=== Instructions to follow ===
Your answer should consist only of the lines from the line containing "dos os dias" through the last line below, each repeated exactly.

=== The data ===
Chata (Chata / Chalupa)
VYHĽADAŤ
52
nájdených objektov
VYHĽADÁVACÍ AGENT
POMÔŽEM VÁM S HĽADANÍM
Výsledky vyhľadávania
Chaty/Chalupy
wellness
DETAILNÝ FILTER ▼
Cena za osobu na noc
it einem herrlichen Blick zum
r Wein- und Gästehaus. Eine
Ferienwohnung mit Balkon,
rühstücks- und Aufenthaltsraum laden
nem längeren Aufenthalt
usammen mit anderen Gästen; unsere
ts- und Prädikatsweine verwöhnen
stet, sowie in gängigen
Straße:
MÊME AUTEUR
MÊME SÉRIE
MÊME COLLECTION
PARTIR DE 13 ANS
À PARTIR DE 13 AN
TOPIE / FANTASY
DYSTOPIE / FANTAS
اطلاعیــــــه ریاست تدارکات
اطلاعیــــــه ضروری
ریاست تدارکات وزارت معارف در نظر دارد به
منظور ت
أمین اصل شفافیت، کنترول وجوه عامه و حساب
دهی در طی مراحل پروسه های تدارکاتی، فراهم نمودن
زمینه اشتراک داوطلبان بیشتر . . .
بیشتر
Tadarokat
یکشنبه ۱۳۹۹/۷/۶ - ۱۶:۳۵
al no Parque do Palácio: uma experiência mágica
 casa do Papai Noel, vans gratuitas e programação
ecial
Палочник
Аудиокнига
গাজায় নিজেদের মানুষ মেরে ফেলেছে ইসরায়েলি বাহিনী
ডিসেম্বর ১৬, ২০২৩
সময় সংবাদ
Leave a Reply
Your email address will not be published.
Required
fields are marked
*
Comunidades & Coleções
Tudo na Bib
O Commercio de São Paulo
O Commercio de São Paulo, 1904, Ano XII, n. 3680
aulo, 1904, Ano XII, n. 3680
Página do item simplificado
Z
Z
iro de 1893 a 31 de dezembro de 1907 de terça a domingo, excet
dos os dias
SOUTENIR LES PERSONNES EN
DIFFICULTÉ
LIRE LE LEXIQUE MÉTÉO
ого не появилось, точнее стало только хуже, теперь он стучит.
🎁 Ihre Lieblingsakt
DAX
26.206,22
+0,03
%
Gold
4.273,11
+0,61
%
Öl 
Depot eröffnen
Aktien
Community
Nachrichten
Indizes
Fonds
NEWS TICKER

=== Completed exercise ===
dos os dias
SOUTENIR LES PERSONNES EN
DIFFICULTÉ
LIRE LE LEXIQUE MÉTÉO
ого не появилось, точнее стало только хуже, теперь он стучит.
🎁 Ihre Lieblingsakt
DAX
26.206,22
+0,03
%
Gold
4.273,11
+0,61
%
Öl 
Depot eröffnen
Aktien
Community
Nachrichten
Indizes
Fonds
NEWS TICKER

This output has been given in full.